Currently there is no way to skip the IR graph building process. We compute the hash of the IR graph as we are building it and we use hash to determine if two graph is the same.
Tracing a graph once and run it many time is actually not easy for the eager frontend. For the most of XlaTensor we have a IRValue(most common case, can also be a view or device data, depending on the tensor) associated with it. When the mark_step
is called, we will compile(if cache miss) and execute the graph, then replacing the IrValue of the XlaTensor
with the actual device data pointer. The process of building the IR graph link each tensor with the result of the computation. Without too much thinking, removing the IR building process will make accessing intermediate XlaTensor pretty difficult. I am sure there are more problems with this approach.

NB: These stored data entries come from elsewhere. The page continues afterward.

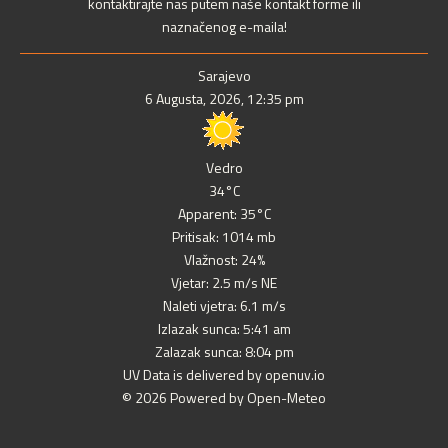
kontaktirajte nas putem naše kontakt forme ili
naznačenog e-maila!
Sarajevo
6 Augusta, 2026, 12:35 pm
Vedro
34°C
Apparent: 35°C
Pritisak: 1014 mb
Vlažnost: 24%
Vjetar: 2.5 m/s NE
Naleti vjetra: 6.1 m/s
Izlazak sunca: 5:41 am
Zalazak sunca: 8:04 pm
UV Data is delivered by openuv.io
© 2026 Powered by Open-Meteo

Or we could do a little bit of branch prediction, i.e. let the frontend tracing and runtime execution occur concurrently, assuming the IR graph is not changing. When it changes though, we cancel the in-progress runtime execution, print a warning that in which PyTorch kernel dispatch the IR graph starts to diverge which corresponds directly to the Python code in user land.

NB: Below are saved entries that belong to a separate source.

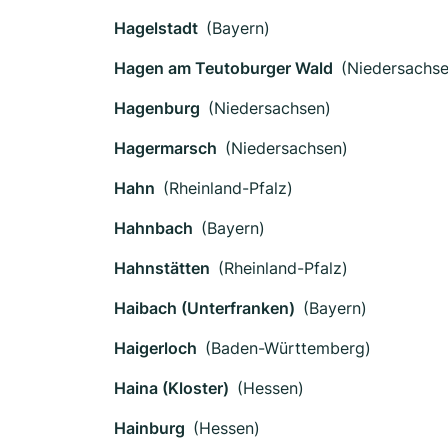
Hagelstadt
(Bayern)
Hagen am Teutoburger Wald
(Niedersachse
Hagenburg
(Niedersachsen)
Hagermarsch
(Niedersachsen)
Hahn
(Rheinland-Pfalz)
Hahnbach
(Bayern)
Hahnstätten
(Rheinland-Pfalz)
Haibach (Unterfranken)
(Bayern)
Haigerloch
(Baden-Württemberg)
Haina (Kloster)
(Hessen)
Hainburg
(Hessen)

This would be more transparent to users as it doesn't need additional API calls or explicit annotation (things could go south as most users simply assume their graph aren't changing appearantly). The tracer in the frontend has better context for a potentially nice warning message.
@byronyi We do the feature of detecting IR graph changed, if you do a debug run and there will be a graph report. Within the report, you will see something like
Frame 5 (len=2606, count=1, id=55, h=(5620df66425d34129b9d87de628db35a)) vs 6 (len=2032, count=1, id=56 h=(979909\
444b27e0a47d62d5643d6a5aad))
--- frame-5
+++ frame-6
@@ -1,10 +1,24 @@
IR {
- f32[] xla::device_data(), location=calculate_adaptive_weight@vqperceptual.py:83, device=TPU:0
- f32[] xla::device_data(), location=calculate_adaptive_weight@vqperceptual.py:82, device=TPU:0
- f32[] prim::Constant(), location=calculate_adaptive_weight@vqperceptual.py:82, value=0
- f32[] prim::Constant(), location=calculate_adaptive_weight@vqperceptual.py:81, value=1
- f32[] xla::device_data(), location=calculate_adaptive_weight@vqperceptual.py:81, device=TPU:0
- f32[] aten::mul(?, ?), location=calculate_adaptive_weight@vqperceptual.py:81
+ f32[1]{0} xla::device_data(), location=_conv_forward@conv.py:439, device=TPU:0
+ f32[1,512,4,4]{1,3,2,0} xla::device_data(), location=_conv_forward@conv.py:439, device=TPU:0
+ f32[512]{0} xla::device_data(), location=batch_norm@functional.py:2281, device=TPU:0
+ f32[512]{0} xla::device_data(), location=batch_norm@functional.py:2281, device=TPU:0
.....
Is it possible to overlap the IR graph creation of step i
with the kernel execution of step i -1
?
In real-life training, many steps would be needed. The IR graph creation + training in multiple steps are in a sequence, such as: graph creation(step 0) -> compiling -> forward(0) -> backpro(0) -> SGD/weight update (0) -> graph creation(step 1) -> forward(1) -> backpro(1) -> SGD/weight update (1) ->graph creation(2) -> forward(2) -> backpro(2) -> SGD/weight update (2) -> ... ... The question is whether we can get graph creation of step i+1 overlap with the training of step i, so that the overhead of IR graph creation can be hidden behind the training time of the previous step?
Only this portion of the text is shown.